Data Plannig / Description
In BEXIS2 data is stored and managed as part of a dataset. A dataset may be anything from a single record up to a collection of millions of records and multiple variables. Each dataset may have an individual structure given by the number of variables and their properties. It is up to the user or the data manager of a project to define such Data Structures.
The module was formerly called "Data Planning" since it is good practice to specify the Data Structure before collecting your data in the field or the laboratory. Your data can only be uploaded to the system if there is a corresponding Data Structure already existing.
A Data Structure contains one or more Variables. Each Variable is defined by its Data Type, a Unit, and a unique name and optional identifier for missing values. So defining Data Types and Units would be the first step, if they are not available yet.
The system encourages reuse of Variables, as well as Data Types and Units. For example, there should be only one Variable (i.e. Variable Template) for temperature values with a Data type of "float" and measured in degree Celsius (i.e. unit). All datasets containing such temperature measurements should use this Variable Template in their data structure. The advantage of such reuse is not only to avoid redundancy (e.g. different names for the same thing) but is foremost to enable the integration of identical variables across different datasets for large synthesis tasks later on.
B: Manual for users
1 Data Structure Manager
The Data Structure Manager is a tool to create, modify and delete Data Structures. Data Structures contain Variables, which are specific instances of Variable Templates. For example, only one Variable Template "Count" is needed to build a Data Structure of multiple similar variables where only the name (e.g. species name) is different. Each Variable uses the same Variable Template (e.g. instances of Count).
It is possible to create Data Structures for Tabular (structured) data such as Excel tables, CSV-Files, etc. and for Files such as images, videos, etc.
1.1 Create Data Structure
Click on Create Data Structure from Plan > Manage Data Structures, and then select the Tabular or File option. Fill the fields and click on the Save button. A name for a data structure is required.
If a data structure is not already in use by a dataset, by clicking on the edit button you can edit it. In addition to editing the name and description, in the case of Tabular, you can edit also variables.

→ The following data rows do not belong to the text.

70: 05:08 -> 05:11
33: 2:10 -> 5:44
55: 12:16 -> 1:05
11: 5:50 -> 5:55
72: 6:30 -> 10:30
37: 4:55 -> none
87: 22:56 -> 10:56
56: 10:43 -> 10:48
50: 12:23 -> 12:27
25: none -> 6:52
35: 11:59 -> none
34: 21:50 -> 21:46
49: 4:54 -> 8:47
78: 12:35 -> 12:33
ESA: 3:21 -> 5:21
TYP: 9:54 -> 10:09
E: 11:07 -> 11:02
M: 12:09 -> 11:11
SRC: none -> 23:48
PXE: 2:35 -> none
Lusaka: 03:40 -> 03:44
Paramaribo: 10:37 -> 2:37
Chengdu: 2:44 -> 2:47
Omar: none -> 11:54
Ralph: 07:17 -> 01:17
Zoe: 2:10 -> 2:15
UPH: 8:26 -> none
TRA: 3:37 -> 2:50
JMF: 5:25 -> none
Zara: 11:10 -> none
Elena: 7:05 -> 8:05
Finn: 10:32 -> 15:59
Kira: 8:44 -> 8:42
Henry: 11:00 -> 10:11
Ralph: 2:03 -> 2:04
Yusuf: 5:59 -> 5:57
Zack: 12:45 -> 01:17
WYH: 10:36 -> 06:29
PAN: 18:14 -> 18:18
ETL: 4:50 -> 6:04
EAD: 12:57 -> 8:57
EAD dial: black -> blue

Delete a data structure is possible through editing.
Download button helps you to download an Excel template.
There is also possible to make a copy from a data structure by clicking on the copy button.
1.2 Add Variables
In the case of Tabular, a data structure usually contains variables. Variables are defined before as Variable Templates. If a data structure is in use, you are not able to add or remove variables.
After adding variables, you can rearrange the order of variables by dragging and dropping them. You may also delete variables from the list.
Please note, that the order cannot be changed anymore once a dataset is using this data structure.
You can define the requirement for each variable. Optional means that this variable can have empty entries. You can also define the used placeholder for missing values. Their might be one by default, but you can adjust it and add more.
1.3 Create a copy of a Data Structure
You can create a copy of a data structure, either it is Tabular or File (formerly structured vs. unstructured), by clicking on the Save as button. In that window, the Name is filled with the original one and you need to fill it with a new one.
1.4 Download an Excel template
By clicking on the Download button system create an Excel template from the current data structure, which is used when you want to upload data to a dataset (refer to data collection user guide for more details). Save this template on your computer and open it to fill by your data.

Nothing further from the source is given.